▶ _Directions for this task_
Search the records below for "sich" and copy every line it turns up in.

*** Opening of Entries shown ***

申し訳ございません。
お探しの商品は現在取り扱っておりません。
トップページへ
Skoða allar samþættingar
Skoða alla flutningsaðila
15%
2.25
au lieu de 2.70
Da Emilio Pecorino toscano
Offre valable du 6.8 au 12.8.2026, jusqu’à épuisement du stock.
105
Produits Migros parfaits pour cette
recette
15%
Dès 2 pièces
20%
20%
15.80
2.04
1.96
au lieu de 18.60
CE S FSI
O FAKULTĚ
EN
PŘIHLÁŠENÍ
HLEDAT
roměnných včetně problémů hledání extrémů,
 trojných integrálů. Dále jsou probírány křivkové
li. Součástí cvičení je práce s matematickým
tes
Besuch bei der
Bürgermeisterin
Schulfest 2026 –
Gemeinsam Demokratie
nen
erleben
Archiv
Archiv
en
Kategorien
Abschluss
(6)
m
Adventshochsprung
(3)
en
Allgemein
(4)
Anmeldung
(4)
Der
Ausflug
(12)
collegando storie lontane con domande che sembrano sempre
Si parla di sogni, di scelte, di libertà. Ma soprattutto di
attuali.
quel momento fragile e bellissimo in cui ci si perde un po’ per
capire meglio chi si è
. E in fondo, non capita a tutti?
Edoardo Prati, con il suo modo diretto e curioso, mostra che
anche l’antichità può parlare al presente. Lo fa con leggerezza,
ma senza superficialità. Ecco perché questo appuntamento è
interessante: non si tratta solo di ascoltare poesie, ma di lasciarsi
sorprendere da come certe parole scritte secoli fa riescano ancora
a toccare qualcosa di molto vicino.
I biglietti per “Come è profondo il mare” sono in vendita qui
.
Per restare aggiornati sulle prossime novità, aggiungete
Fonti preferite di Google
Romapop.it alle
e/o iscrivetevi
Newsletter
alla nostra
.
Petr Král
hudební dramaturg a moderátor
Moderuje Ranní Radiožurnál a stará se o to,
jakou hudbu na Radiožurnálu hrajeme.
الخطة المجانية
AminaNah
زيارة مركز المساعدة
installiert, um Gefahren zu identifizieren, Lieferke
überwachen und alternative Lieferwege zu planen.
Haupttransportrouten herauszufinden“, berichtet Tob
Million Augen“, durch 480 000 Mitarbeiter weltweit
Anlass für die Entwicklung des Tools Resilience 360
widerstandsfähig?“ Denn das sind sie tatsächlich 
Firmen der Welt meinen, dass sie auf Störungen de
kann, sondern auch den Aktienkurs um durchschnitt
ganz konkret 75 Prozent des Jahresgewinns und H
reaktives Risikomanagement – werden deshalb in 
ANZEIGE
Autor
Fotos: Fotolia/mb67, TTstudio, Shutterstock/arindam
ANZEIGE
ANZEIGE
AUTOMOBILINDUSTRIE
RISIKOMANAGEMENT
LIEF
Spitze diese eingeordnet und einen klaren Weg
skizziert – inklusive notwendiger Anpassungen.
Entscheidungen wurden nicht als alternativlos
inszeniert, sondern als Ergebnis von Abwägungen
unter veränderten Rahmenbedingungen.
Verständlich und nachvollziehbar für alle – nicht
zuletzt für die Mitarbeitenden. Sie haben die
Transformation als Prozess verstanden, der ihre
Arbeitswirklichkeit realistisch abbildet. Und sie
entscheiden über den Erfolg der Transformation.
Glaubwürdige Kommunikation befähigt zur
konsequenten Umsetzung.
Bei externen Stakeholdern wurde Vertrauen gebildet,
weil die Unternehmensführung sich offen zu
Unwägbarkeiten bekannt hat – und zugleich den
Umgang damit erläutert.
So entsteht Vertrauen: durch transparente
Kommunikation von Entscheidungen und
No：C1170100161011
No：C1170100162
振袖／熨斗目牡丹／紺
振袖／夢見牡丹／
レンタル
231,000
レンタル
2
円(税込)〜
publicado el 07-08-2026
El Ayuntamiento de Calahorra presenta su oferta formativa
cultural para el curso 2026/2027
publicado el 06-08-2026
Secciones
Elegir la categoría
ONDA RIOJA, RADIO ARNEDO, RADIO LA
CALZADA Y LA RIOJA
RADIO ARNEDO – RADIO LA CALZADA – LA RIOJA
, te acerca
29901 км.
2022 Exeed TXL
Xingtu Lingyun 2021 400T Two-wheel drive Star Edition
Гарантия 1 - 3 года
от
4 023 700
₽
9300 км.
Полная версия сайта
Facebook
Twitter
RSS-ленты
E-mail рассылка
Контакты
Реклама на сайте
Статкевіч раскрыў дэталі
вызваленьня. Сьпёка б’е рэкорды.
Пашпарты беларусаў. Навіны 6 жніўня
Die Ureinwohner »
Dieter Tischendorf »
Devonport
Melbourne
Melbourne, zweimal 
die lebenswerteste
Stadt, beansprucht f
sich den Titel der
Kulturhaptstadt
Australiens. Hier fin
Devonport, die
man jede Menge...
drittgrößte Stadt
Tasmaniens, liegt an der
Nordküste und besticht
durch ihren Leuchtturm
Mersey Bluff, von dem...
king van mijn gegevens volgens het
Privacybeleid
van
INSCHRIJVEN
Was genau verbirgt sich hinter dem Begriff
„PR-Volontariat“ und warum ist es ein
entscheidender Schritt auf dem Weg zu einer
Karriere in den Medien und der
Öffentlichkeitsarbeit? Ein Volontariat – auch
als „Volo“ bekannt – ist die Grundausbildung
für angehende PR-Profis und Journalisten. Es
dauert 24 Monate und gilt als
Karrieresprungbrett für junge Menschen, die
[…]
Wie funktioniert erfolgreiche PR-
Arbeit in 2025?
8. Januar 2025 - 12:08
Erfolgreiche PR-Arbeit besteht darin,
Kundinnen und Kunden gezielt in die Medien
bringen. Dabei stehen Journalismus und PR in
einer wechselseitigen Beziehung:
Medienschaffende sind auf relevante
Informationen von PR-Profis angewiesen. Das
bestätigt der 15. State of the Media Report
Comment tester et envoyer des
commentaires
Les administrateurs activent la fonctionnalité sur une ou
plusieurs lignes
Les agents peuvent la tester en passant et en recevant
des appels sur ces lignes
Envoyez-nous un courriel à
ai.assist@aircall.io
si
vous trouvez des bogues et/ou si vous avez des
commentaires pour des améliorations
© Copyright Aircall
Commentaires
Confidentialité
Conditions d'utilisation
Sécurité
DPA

*** Close of Entries shown ***

▶ _Answer section_
weil die Unternehmensführung sich offen zu
sich den Titel der
Was genau verbirgt sich hinter dem Begriff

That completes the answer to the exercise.